Page-level text extractions:

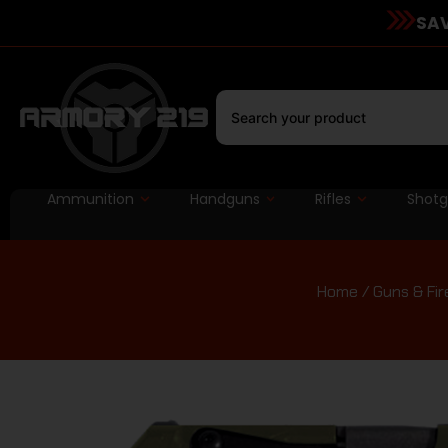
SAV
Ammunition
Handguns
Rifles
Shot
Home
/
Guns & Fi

...

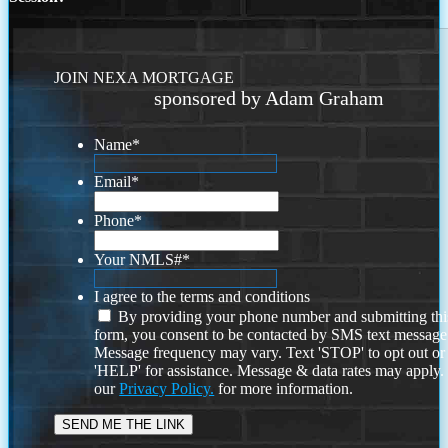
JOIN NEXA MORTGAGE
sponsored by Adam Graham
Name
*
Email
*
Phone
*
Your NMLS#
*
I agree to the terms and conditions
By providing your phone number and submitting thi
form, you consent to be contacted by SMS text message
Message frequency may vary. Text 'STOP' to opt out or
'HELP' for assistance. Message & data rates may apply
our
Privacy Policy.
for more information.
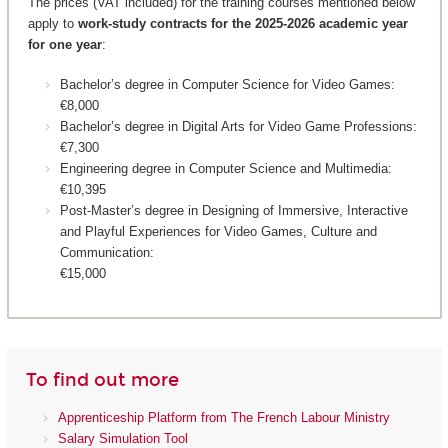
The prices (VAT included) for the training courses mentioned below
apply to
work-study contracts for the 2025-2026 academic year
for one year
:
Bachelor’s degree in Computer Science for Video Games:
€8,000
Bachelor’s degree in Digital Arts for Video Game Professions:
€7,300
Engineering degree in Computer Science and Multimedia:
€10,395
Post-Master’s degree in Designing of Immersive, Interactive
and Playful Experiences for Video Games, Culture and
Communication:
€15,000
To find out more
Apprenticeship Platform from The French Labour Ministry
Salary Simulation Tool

--

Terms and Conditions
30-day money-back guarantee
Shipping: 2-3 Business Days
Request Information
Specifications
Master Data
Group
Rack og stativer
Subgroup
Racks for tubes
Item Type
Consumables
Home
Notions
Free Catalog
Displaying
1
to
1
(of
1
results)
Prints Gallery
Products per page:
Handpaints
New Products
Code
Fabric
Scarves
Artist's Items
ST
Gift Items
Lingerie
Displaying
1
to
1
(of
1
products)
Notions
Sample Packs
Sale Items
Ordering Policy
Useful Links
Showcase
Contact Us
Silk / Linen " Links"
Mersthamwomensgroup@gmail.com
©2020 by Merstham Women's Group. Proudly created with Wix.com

Assignment: This exercise requires the lines of the entries containing the string "year".

The answer:
work-study contracts for the 2025-2026 academic year
for one year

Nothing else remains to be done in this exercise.